- PROBLEM:
Each line of the data below should be restated exactly, with images left out.

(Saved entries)
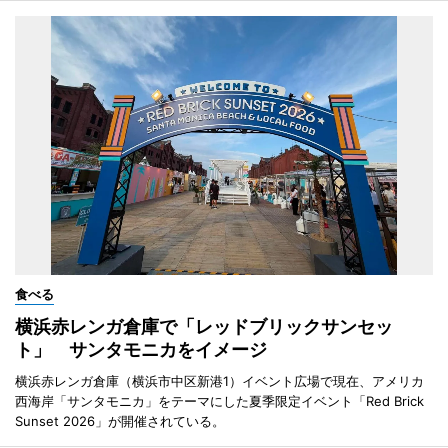
食べる
横浜赤レンガ倉庫で「レッドブリックサンセッ
ト」 サンタモニカをイメージ
横浜赤レンガ倉庫（横浜市中区新港1）イベント広場で現在、アメリカ
西海岸「サンタモニカ」をテーマにした夏季限定イベント「Red Brick
Sunset 2026」が開催されている。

- OUTPUT BELOW:
食べる
横浜赤レンガ倉庫で「レッドブリックサンセッ
ト」 サンタモニカをイメージ
横浜赤レンガ倉庫（横浜市中区新港1）イベント広場で現在、アメリカ
西海岸「サンタモニカ」をテーマにした夏季限定イベント「Red Brick
Sunset 2026」が開催されている。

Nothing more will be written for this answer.